My first lesson of Product-Market Fit

My first lesson of Product-Market Fit
Photo by Solen Feyissa / Unsplash

During childhood, I remember the excitement of getting my name as an email. Felt like an early adopter without the Product Hunt. The rat race back then was in storage space. We use to switch emails like mobiles. People felt unique email addresses are part of their identity (just on the verge of getting it tattooed).

The concept of inbox zero would sound like a joke. We were waiting for emails to pop up. Refreshing inbox every morning (now I am getting paid to do this). Some of my cousins would email me heavy pics (few hundred kb) from first world countries and I would download them on a dial-up connection. It was fun.

Then I started getting emails from random people. And things got serious. Maybe I was getting popular. These emails were full of typos, random colours and weird jargon words. Like text version of Tiktok (mixing anything to get my attention). You would immediately conclude something's wrong. These were scammers trying to steal my bank and credit card details.

I always felt that who would write such emails. As if scammers were not focusing on their work. It was of such low quality. They need to have QA teams. Why are they not working on UX? At least install Grammarly like me!

They would be fools to believe that someone would respond to such emails. Nigerian Prince wants to donate million dollars. At least put a legitimate country like Singapore. They failed at writing engaging content. They did everything opposite of what is being preached in good writing. Maybe they were the MVP of scam emails.

I always felt genius as I could hunt down the emails that escaped sophisticated spam filters. It felt like these people were looking for failures (managers doing coding).  

Einstein Thinking

Then I came across this Microsoft Research paper from Cormac Herley and it all made sense.

This is a two-step attack

  1. Send emails to victims clients
  2. Do follow up conversations with victims potential clients who responded

The first part is relatively cheap, you can send emails in bulk in few cents. However, the second process is costly. Having conversations with victims is a time-consuming process.
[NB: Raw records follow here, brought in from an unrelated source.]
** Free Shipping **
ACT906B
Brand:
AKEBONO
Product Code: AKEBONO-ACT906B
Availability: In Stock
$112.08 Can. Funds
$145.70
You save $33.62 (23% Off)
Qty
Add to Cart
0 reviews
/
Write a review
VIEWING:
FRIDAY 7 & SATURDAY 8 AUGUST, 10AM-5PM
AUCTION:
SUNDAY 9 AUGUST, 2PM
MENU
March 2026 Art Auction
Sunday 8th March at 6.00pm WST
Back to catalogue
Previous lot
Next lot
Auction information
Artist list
So if you have a lot of false positives at step two, then this whole scam venture will not be profitable and scalable. The issue almost every product owner faces when they target the wrong audience. The cost of acquiring a new customer is higher than the value of the product.

Like a good product owner, you would define your audience (dangerously optimistic grandparents). Then target that niche. Now, these scammers don't have access to Google Adwords or Facebook campaigns. They can't fill a form and set a bidding to reach such audience.
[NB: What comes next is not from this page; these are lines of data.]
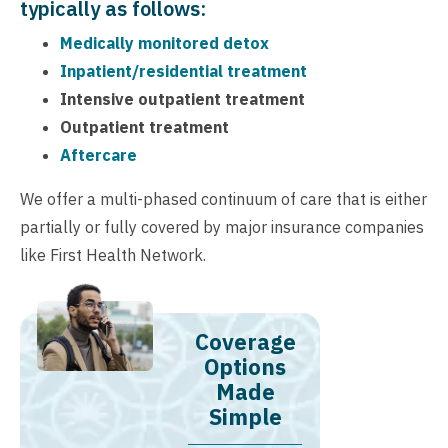
typically as follows:
Medically monitored detox
Inpatient/residential treatment
Intensive outpatient treatment
Outpatient treatment
Aftercare
We offer a multi-phased continuum of care that is either
partially or fully covered by major insurance companies
like First Health Network.
Coverage
Options
Made
Simple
So they designed the whole process on their own and crafted an email that will act as THE filter. Only niche will seep down. They added all the hints that any sane person would immediately pick and ignore the email.

  • Prince (that too in Nigeria) donating millions
  • Stranger disclosing sensitive details
  • Content full of typos
  • Asking for sensitive information
  • Weird formatting of email and colours

Their first step was not designed to lure, but to repel the smart people. It was a great litmus test. The funnel where only relevant audience reach to product (dream of every product owner). They wanted to filter out all the people who could smell this scam. After dropping so many hints if someone responds then scammers have almost a sure shot at success. In short, they found their potential customer!

No expensive data analytics, no R&D work, no technical moat. Just a man who hacked human psychology and built the ultimate Product Market Fit strategy.